The Jayhawker Towers on the Kansas University campus are pictured on Thursday, Nov. 9, 2010.

A federal court won’t dismiss a sexual assault-related lawsuit against the University of Kansas just because a county court dismissed a connected lawsuit, a federal judge ruled last week.

KU had argued that the federal court should throw out Daisy Tackett’s Title IX suit against KU because the matter is “res judicata” — or already judged by another court.

However, in an order filed Thursday, U.S. District Court Judge Thomas Marten disagreed, saying KU failed to meet its burden showing res judicata applies to Tackett’s Title IX case.

The discovery phase of the lawsuit will proceed, according to court records. A jury trial is slated for July 2018.

Tackett’s ongoing federal Title IX lawsuit, originally filed in March 2016, accuses KU of failing to properly handle her report of being raped by a football player in KU’s Jayhawker Towers apartments.

Daisy Tackett

Tackett — along with her parents, another former rower who said she was sexually assaulted by the same football player, and the second rower’s father — had also sued KU in Douglas County District Court under the Kansas Consumer Protection Act, claiming KU falsely represented campus housing as safe. A county judge dismissed that suit in March, saying the plaintiffs lacked standing.

Sarah McClure, under the name Jane Doe 7, is suing Kansas University for failing to properly address her sexual assault report.

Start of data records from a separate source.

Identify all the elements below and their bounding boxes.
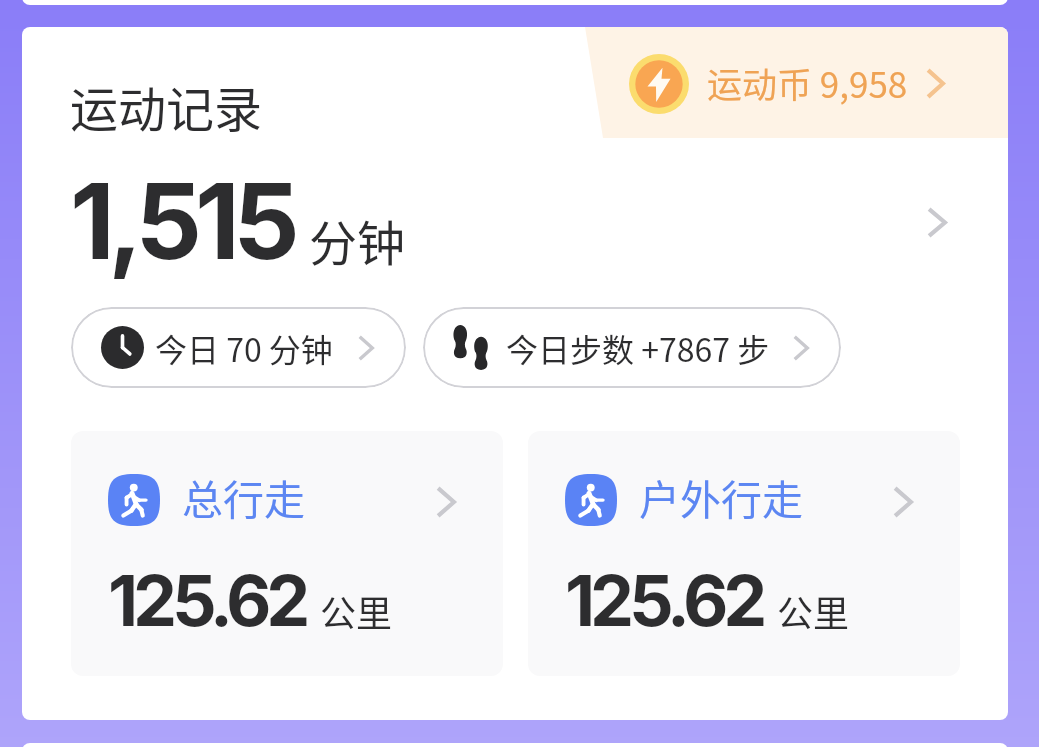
button[interactable]: 总行走: [419, 475, 473, 529]
staticText: 分钟: [309, 205, 406, 275]
button[interactable]: 户外行走: [528, 431, 960, 676]
staticText: 今日 70 分钟: [155, 325, 333, 371]
button[interactable]: 今日 70 分钟: [71, 307, 406, 388]
staticText: 公里: [777, 585, 850, 637]
staticText: 运动币 9,958: [707, 57, 908, 108]
button[interactable]: 户外行走: [876, 475, 930, 529]
button[interactable]: 运动币 9,958: [563, 27, 1008, 138]
staticText: 今日步数 +7867 步: [506, 325, 770, 371]
staticText: 1,515: [70, 158, 293, 284]
button[interactable]: 今日步数 +7867 步: [423, 307, 841, 388]
button[interactable]: 总行走: [71, 431, 503, 676]
staticText: 125.62: [565, 558, 763, 643]
staticText: 公里: [320, 585, 393, 637]
staticText: 户外行走: [639, 467, 803, 526]
button[interactable]: 运动记录 1,515 分钟: [48, 157, 982, 292]
staticText: 总行走: [182, 467, 305, 526]
staticText: 125.62: [108, 558, 306, 643]
staticText: 运动记录: [70, 71, 263, 141]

McClure’s father, Jim McClure, shared this photo and a video statement from her during a press conference Thursday, June 9, 2016, in Kansas City, Mo.

Following previous motions to dismiss by KU, Marten did dismiss a significant portion of Tackett’s federal Title IX suit in February, specifically Tackett’s allegation that KU was institutionally liable for her rape before it occurred.

Title IX is the federal law prohibiting sex-based discrimination in education, including sexual violence.

Tackett said the football player raped her in fall 2014, when she was a freshman, and that she reported the incident to KU in fall 2015 after hearing the same man sexually assaulted rower Sarah McClure, too. Tackett did not file a police report; McClure’s police report did not result in criminal charges.

KU’s Office of Institutional Opportunity and Access investigated, found the man responsible for assaulting both women and banned him from campus in midspring 2016. Tackett withdrew from KU in early 2016, and McClure finished the spring 2016 semester, but did not return in the fall.

McClure, under the name Jane Doe 7, filed a similar federal Title IX lawsuit against KU after Tackett filed hers and many developments have largely mirrored those in the Tackett case. KU also has moved to dismiss McClure’s lawsuit under res judicata, though the judge — also Marten — has yet to rule on the request.

Both women have publicly shared their names.